* **Required action**
Work out how many lines in the entries below include the word "Merokok". Give nothing but the number.

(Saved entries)
* * *

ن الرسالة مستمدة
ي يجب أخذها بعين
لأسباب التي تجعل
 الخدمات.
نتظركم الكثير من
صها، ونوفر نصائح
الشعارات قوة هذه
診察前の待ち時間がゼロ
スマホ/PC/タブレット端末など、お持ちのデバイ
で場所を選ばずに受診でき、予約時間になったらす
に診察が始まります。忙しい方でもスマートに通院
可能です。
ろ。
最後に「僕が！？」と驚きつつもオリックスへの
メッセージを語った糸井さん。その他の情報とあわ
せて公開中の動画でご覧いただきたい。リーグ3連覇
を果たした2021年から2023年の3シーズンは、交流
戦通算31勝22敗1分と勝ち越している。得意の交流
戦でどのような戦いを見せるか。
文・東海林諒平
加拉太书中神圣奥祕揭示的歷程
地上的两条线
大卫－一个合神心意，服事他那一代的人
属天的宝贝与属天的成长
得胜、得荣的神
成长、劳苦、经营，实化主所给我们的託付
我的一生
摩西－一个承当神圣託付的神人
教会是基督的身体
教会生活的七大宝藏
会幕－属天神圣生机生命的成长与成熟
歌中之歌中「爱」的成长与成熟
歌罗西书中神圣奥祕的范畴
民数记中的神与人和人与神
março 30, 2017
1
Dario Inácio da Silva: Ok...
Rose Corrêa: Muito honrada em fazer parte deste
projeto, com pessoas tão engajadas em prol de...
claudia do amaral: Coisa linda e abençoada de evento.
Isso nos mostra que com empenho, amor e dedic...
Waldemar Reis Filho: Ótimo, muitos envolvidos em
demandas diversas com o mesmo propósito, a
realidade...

* * *

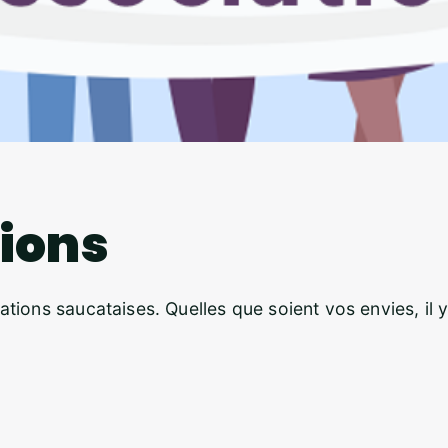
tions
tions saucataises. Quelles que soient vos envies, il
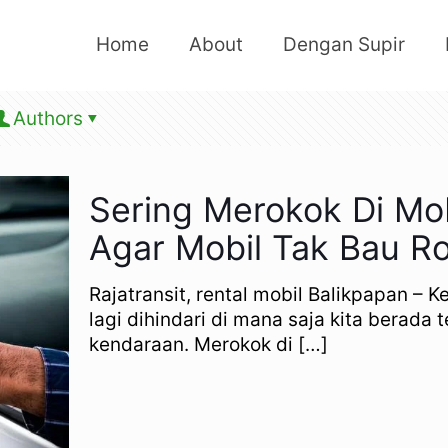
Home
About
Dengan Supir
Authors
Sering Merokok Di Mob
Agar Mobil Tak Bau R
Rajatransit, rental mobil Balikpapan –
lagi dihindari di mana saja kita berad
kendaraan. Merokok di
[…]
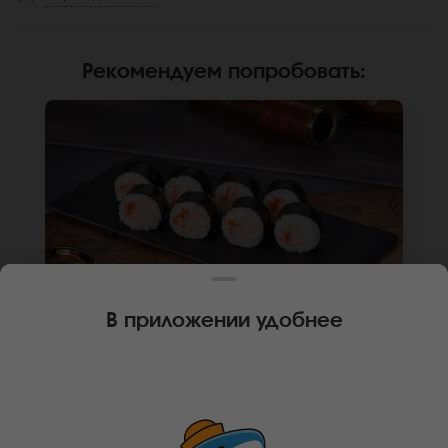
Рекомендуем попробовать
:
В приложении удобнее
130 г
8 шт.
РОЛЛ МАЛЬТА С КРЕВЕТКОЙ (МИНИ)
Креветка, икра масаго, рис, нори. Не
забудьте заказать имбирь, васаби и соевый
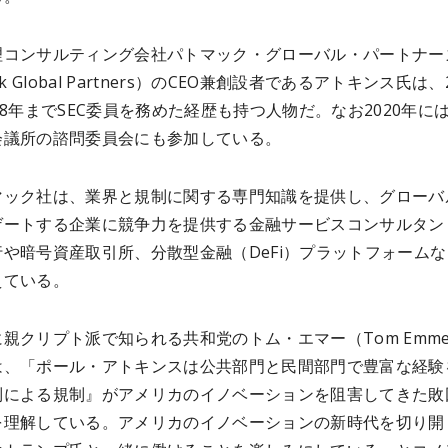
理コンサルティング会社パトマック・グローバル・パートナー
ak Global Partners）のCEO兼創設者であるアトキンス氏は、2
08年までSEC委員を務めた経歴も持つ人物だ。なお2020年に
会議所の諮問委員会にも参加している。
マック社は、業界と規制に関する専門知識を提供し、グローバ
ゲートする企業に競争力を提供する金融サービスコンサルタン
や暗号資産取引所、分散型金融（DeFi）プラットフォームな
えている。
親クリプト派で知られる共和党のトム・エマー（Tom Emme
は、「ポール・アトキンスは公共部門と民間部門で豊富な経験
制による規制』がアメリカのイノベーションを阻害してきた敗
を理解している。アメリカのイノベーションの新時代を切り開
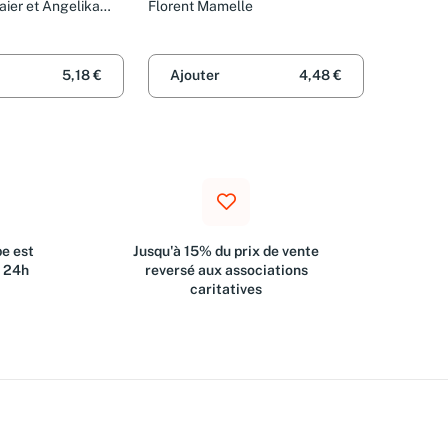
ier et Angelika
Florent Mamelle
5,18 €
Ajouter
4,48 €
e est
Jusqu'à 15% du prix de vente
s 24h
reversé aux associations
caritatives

* * *

* **Task response**
2